Quotessence
Home / Topics / Pastors Quotes

Pastors Quotes

Browse 66 quotes about Pastors.

Pastors Quotes

“We must admit that simply knowing the contents of the Bible is not a sure route to spiritual growth. There is an aweful assumption in evangelical churches that if we can just get the Word of God into people's heads, then the Spirit of God will apply it to their hearts. That assumption is aweful, not because the Spirit never does what the assumption supposes, but because it excused pastors and leaders from the responsibility to tangle with people's lives. Many remain safely hidden behind pulpits, hopelessly out of touch with the struggles of their congregations, proclaiming the Scriptures with a pompous accuracy that touches no one. Pulpits should provide bridges, not barriers, to life-changing relationships.”

“The prayer level of a church never rises any higher than the personal example and passion of the leaders. The quantity and quality of prayer in leadership meetings is the essential indicator of the amount of prayer that will eventually arise among the congregation.”

“Whatever you may know, you you cannot be truly efficient ministers if you are not "apt to teach." You know ministers who have mistaken their calling, and evidently have no gifts for it: make sure that none think the same of you. There are brethren in the ministry whose speech is intolerable; either they rouse you to wrath, or else they send you to sleep.

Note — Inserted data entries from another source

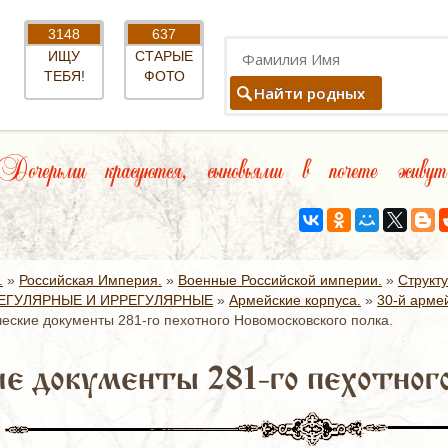
3148
637
ИЩУ
СТАРЫЕ
ТЕБЯ!
ФОТО
Найти родных
Дочерьми красуются, сыновьями в почете живут
.
»
Российская Империя.
»
Военные Российской империи.
»
Структ
ЕГУЛЯРНЫЕ И ИРРЕГУЛЯРНЫЕ
»
Армейские корпуса.
»
30-й армей
еские документы 281-го пехотного Новомосковского полка.
е документы 281-го пехотного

No chloral can ever equal some discourses in sleep-giving properties; no human being, unless gifted with infinite patience, could long endure to listen to them, and nature does well to give the victim deliverance through sleep. I heard one say the other day that a certain preacher had no more gifts for the ministry than an oyster, and in my own judgment this was a slander on the oyster, for that worthy bivalve shows great discretion in his openings, and knows when to close. If some men were sentenced to hear their own sermons, it would be a righteous judgement upon them, and they would soon cry out with Cain, "My punishment is greater than I can bear." Let us not fall under the same condemnation.”

“But the fact is that the gospel demands everything of all of us. If someone thinks the gospel has slotted into their life quite easily, without causing any major adjustments to their lifestyle or aspirations, it is likely that they have not really started following Jesus at all.”

“Finally, the work of the minister tended to be judged by his success in a single area - the saving of souls in measurable numbers. The local minister was judged either by his charismatic powers or by his ability to prepare his congregation for the preaching of some itinerant ministerial charmer who would really awaken its members. The 'star' system prevailed in religion before it reached the theater. As the evangelical impulse became more widespread and more dominant, the selection and training of ministers was increasingly shaped by the revivalist criterion of ministerial merit. The Puritan ideal of the minister as an intellectual and educational leader was steadily weakened in the face of the evangelical ideal of the minister as a popular crusader and exhorter. Theological education itself became more instrumental. Simple dogmatic formulations were considered sufficient. In considerable measure the churches withdrew from intellectual encounters with the secular world, gave up the idea that religion is a part of the whole life of intellectual experience, and often abandoned the field of rational studies on the assumption that they were the natural province of science alone. By 1853 an outstanding clergyman complained that there was 'an impression, somewhat general, that an intellectual clergyman is deficient in piety, and that an eminently pious minister is deficient in intellect.”

“If there be any feeding of Christ, any drop of heavenly dew, or any spark of God's good Spirit within you, stir it up; be careful to build and edify, first yourselves, and then your flocks in this most holy faith. I say, first yourselves; for he who will set the hearts of other men on fire with the love of Christ, must himself burn with love. It is want of faith in ourselves, my brethren, which makes us retchless (careless) in building others. We forsake the Lord's inheritance, and feed it not. What is the reason of this? Our own desires are settled where they should not be. We ourselves are like those women who have a longing to eat coals, and lime, and filth: we are fed, some with honour, some with ease, some with wealth: the gospel waxeth loathsome and unpleasant in our taste: how should we then have a care to feed others with that which we cannot fancy ourselves? If faith wax cold and slender in the heart of the prophet, it will soon perish from the ears of the people. (Sermon on part of St Jude's Epistle, p. 552)”

“Too many congregations look to their pastors for simple answers to problems that their pastors see as anything but simple. And too many pastors don't trust their congregations enough to say, "It's not that simple from my point of view and here’s why.”

“There comes a time in your life when you can no longer put off choosing. You have to choose one path or the other. You can live safe and be protected by people just like you, or you can stand up and be a leader for what is right. Always, remember this: People never remember the crowd; they remember the one person that had the courage to say and do what no one would do.”